« Getting windy at the Opera | ::: | Should he stay or should he go? »
XML file too big to import
Part of “Going self-hosted with Wordpress : A Wolfie Guide”
On one of my older posts (Going Self-Hosted with Wordpress) Lisa has asked a question about how to import a larger than 2MB XML file into her new self-hosted WordPress installation, from her existing WordPress.com blog.
The first thing to say is that this is not a WordPress restriction, it is a restriction of the hosting company being used. If you have cPanel loaded on your host, take a look in ‘PHP Configuration’ and you’ll see that ‘upload_max_filesize’ is set to 2MB. (For some hosts this number may be smaller or larger; as always, your mileage may vary). There is a way that you can change this value, although I’ve only managed to make it 8MB on my server. (Before going ahead and making any of the changes that follow, please make sure that you have a working back-up of anything that you can’t afford to lose – just in case. I will not accept any responsibility for anything that goes wrong with your system and make no promises that any of these methods will work for you).
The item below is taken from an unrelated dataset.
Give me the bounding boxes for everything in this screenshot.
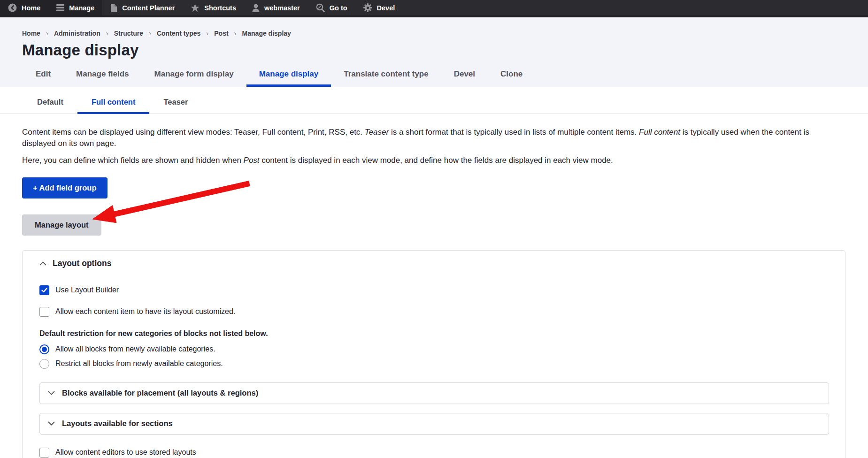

In your public_html directory, there should be a file called .htaccess. This is a small text file that, at least on my server, looks like this:
# BEGIN WordPress
<IfModule mod_rewrite.c>
RewriteEngine On
RewriteBase /
RewriteCond %{REQUEST_FILENAME} !-f
RewriteCond %{REQUEST_FILENAME} !-d
RewriteRule . /index.php [L]
</IfModule>
# END WordPress
If you add the line php_value upload_max_filesize 32M just before the final line, then when you go to the import screen you’ll be told that the maximum file size is 8MB. Whether the system will actually allow you to import an 8MB file is a different question and I have not been able to test this. Assuming it does work, once you’ve uploaded the XML file I suggest re-editing the file to take out the alteration.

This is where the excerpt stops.